- _GOAL OF THE EXERCISE_
Where a picture appears, leave it out, and transcribe all the lines below exactly.

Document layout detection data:

******************************

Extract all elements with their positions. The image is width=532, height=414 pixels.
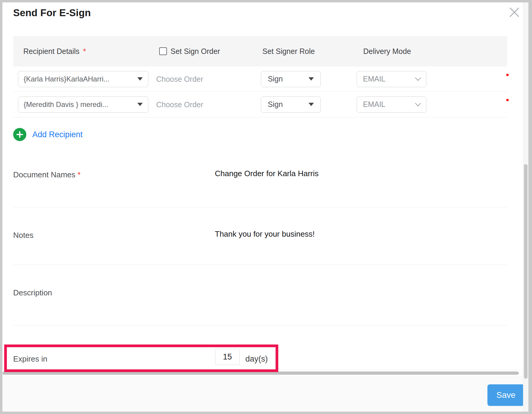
delivery-mode-value: EMAIL — [363, 100, 385, 109]
expires-in-input[interactable] — [215, 349, 240, 365]
chevron-down-icon — [415, 100, 421, 106]
signer-role-value: Sign — [268, 75, 283, 83]
recipient-row: {Karla Harris}KarlaAHarri... Choose Orde… — [13, 67, 507, 92]
document-names-label: Document Names * — [13, 170, 80, 179]
recipients-table-header: Recipient Details * Set Sign Order Set S… — [13, 36, 507, 67]
delivery-mode-select[interactable]: EMAIL — [357, 71, 426, 87]
description-label: Description — [13, 288, 52, 297]
recipient-row: {Meredith Davis } meredi... Choose Order… — [13, 92, 507, 117]
add-recipient-label: Add Recipient — [32, 130, 83, 139]
save-button[interactable]: Save — [487, 384, 525, 406]
recipient-select[interactable]: {Meredith Davis } meredi... — [18, 96, 148, 113]
notes-value[interactable]: Thank you for your business! — [215, 229, 315, 239]
modal-footer: Save — [2, 376, 523, 412]
divider — [13, 265, 507, 265]
close-icon — [508, 6, 521, 19]
set-sign-order-label: Set Sign Order — [171, 47, 220, 56]
add-recipient-button[interactable]: Add Recipient — [13, 128, 83, 141]
caret-down-icon — [308, 77, 314, 81]
set-signer-role-header: Set Signer Role — [262, 36, 315, 67]
notes-label: Notes — [13, 231, 34, 240]
choose-order-field[interactable]: Choose Order — [156, 100, 203, 109]
row-required-dot — [506, 99, 509, 101]
recipient-details-label: Recipient Details — [23, 47, 80, 56]
choose-order-field[interactable]: Choose Order — [156, 75, 203, 83]
caret-down-icon — [137, 77, 143, 81]
recipient-details-header: Recipient Details * — [23, 36, 86, 67]
required-asterisk: * — [77, 170, 80, 179]
vertical-scrollbar[interactable] — [524, 164, 528, 379]
expires-in-label: Expires in — [13, 354, 47, 364]
plus-circle-icon — [13, 128, 26, 141]
description-value[interactable] — [215, 287, 335, 297]
horizontal-scrollbar[interactable] — [2, 371, 519, 375]
expires-in-unit: day(s) — [245, 354, 268, 364]
divider — [13, 208, 507, 208]
set-sign-order-checkbox[interactable] — [159, 47, 167, 55]
signer-role-value: Sign — [268, 100, 283, 109]
divider — [13, 325, 507, 326]
signer-role-select[interactable]: Sign — [261, 96, 321, 113]
divider — [13, 369, 523, 370]
row-required-dot — [506, 74, 509, 76]
delivery-mode-header: Delivery Mode — [363, 36, 411, 67]
set-sign-order-control[interactable]: Set Sign Order — [159, 36, 220, 67]
delivery-mode-select[interactable]: EMAIL — [357, 96, 426, 113]
recipient-select-value: {Meredith Davis } meredi... — [24, 100, 108, 109]
caret-down-icon — [308, 103, 314, 106]
recipient-select[interactable]: {Karla Harris}KarlaAHarri... — [18, 71, 148, 87]
close-button[interactable] — [506, 4, 522, 20]
document-names-value[interactable]: Change Order for Karla Harris — [215, 169, 319, 178]
delivery-mode-value: EMAIL — [363, 75, 385, 83]
send-esign-modal: Send For E-Sign Recipient Details * Set … — [2, 2, 528, 412]
required-asterisk: * — [83, 47, 86, 56]
chevron-down-icon — [415, 75, 421, 81]
recipient-select-value: {Karla Harris}KarlaAHarri... — [24, 75, 110, 83]
caret-down-icon — [137, 103, 143, 106]
modal-title: Send For E-Sign — [13, 7, 91, 19]
signer-role-select[interactable]: Sign — [261, 71, 321, 87]
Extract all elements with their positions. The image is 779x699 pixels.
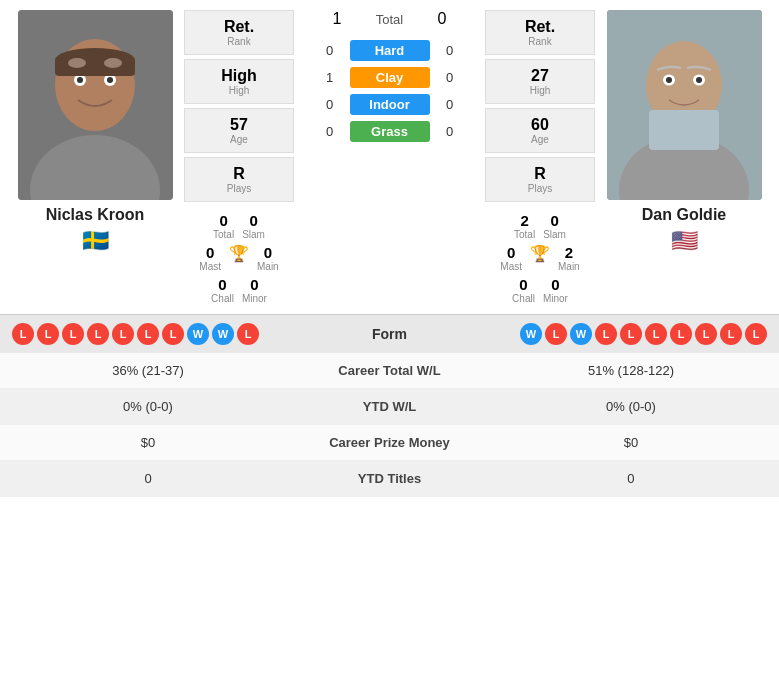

******************************

- _WORKED SOLUTION_
Extract all elements with their positions. The image is width=532, height=414 pixels.
delivery-mode-value: EMAIL — [363, 100, 385, 109]
expires-in-input[interactable] — [215, 349, 240, 365]
chevron-down-icon — [415, 100, 421, 106]
signer-role-value: Sign — [268, 75, 283, 83]
recipient-row: {Karla Harris}KarlaAHarri... Choose Orde… — [13, 67, 507, 92]
document-names-label: Document Names * — [13, 170, 80, 179]
recipients-table-header: Recipient Details * Set Sign Order Set S… — [13, 36, 507, 67]
delivery-mode-select[interactable]: EMAIL — [357, 71, 426, 87]
description-label: Description — [13, 288, 52, 297]
recipient-row: {Meredith Davis } meredi... Choose Order… — [13, 92, 507, 117]
add-recipient-label: Add Recipient — [32, 130, 83, 139]
save-button[interactable]: Save — [487, 384, 525, 406]
recipient-select[interactable]: {Meredith Davis } meredi... — [18, 96, 148, 113]
notes-value[interactable]: Thank you for your business! — [215, 229, 315, 239]
modal-footer: Save — [2, 376, 523, 412]
divider — [13, 265, 507, 265]
close-icon — [508, 6, 521, 19]
set-sign-order-label: Set Sign Order — [171, 47, 220, 56]
add-recipient-button[interactable]: Add Recipient — [13, 128, 83, 141]
caret-down-icon — [308, 77, 314, 81]
set-signer-role-header: Set Signer Role — [262, 36, 315, 67]
notes-label: Notes — [13, 231, 34, 240]
choose-order-field[interactable]: Choose Order — [156, 100, 203, 109]
row-required-dot — [506, 99, 509, 101]
recipient-details-label: Recipient Details — [23, 47, 80, 56]
choose-order-field[interactable]: Choose Order — [156, 75, 203, 83]
caret-down-icon — [137, 77, 143, 81]
recipient-details-header: Recipient Details * — [23, 36, 86, 67]
required-asterisk: * — [77, 170, 80, 179]
vertical-scrollbar[interactable] — [524, 164, 528, 379]
expires-in-label: Expires in — [13, 354, 47, 364]
plus-circle-icon — [13, 128, 26, 141]
description-value[interactable] — [215, 287, 335, 297]
horizontal-scrollbar[interactable] — [2, 371, 519, 375]
expires-in-unit: day(s) — [245, 354, 268, 364]
divider — [13, 208, 507, 208]
set-sign-order-checkbox[interactable] — [159, 47, 167, 55]
signer-role-value: Sign — [268, 100, 283, 109]
divider — [13, 325, 507, 326]
signer-role-select[interactable]: Sign — [261, 96, 321, 113]
divider — [13, 369, 523, 370]
row-required-dot — [506, 74, 509, 76]
delivery-mode-header: Delivery Mode — [363, 36, 411, 67]
set-sign-order-control[interactable]: Set Sign Order — [159, 36, 220, 67]
delivery-mode-select[interactable]: EMAIL — [357, 96, 426, 113]
recipient-select-value: {Meredith Davis } meredi... — [24, 100, 108, 109]
caret-down-icon — [308, 103, 314, 106]
recipient-select[interactable]: {Karla Harris}KarlaAHarri... — [18, 71, 148, 87]
close-button[interactable] — [506, 4, 522, 20]
document-names-value[interactable]: Change Order for Karla Harris — [215, 169, 319, 178]
delivery-mode-value: EMAIL — [363, 75, 385, 83]
send-esign-modal: Send For E-Sign Recipient Details * Set … — [2, 2, 528, 412]
required-asterisk: * — [83, 47, 86, 56]
chevron-down-icon — [415, 75, 421, 81]
recipient-select-value: {Karla Harris}KarlaAHarri... — [24, 75, 110, 83]
caret-down-icon — [137, 103, 143, 106]
modal-title: Send For E-Sign — [13, 7, 91, 19]
signer-role-select[interactable]: Sign — [261, 71, 321, 87]
Extract all elements with their positions. The image is 779x699 pixels.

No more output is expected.